Work required:
When you reach the line containing "Let’s dive into this deliciously simple" in the data below, reproduce it and every line that follows, exactly and without additions.

** Opening Source records block **

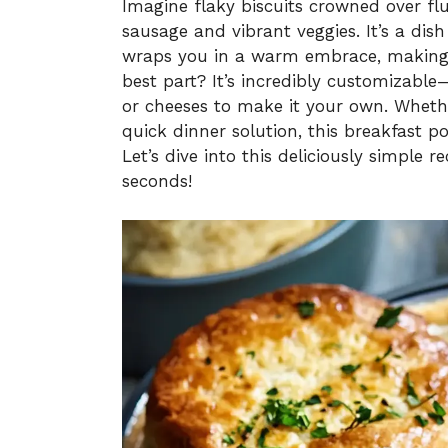
Imagine flaky biscuits crowned over fl
sausage and vibrant veggies. It’s a dis
wraps you in a warm embrace, making e
best part? It’s incredibly customizable
or cheeses to make it your own. Wheth
quick dinner solution, this breakfast p
Let’s dive into this deliciously simple 
seconds!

** Closing Source records block **

Written reply:
Let’s dive into this deliciously simple 
seconds!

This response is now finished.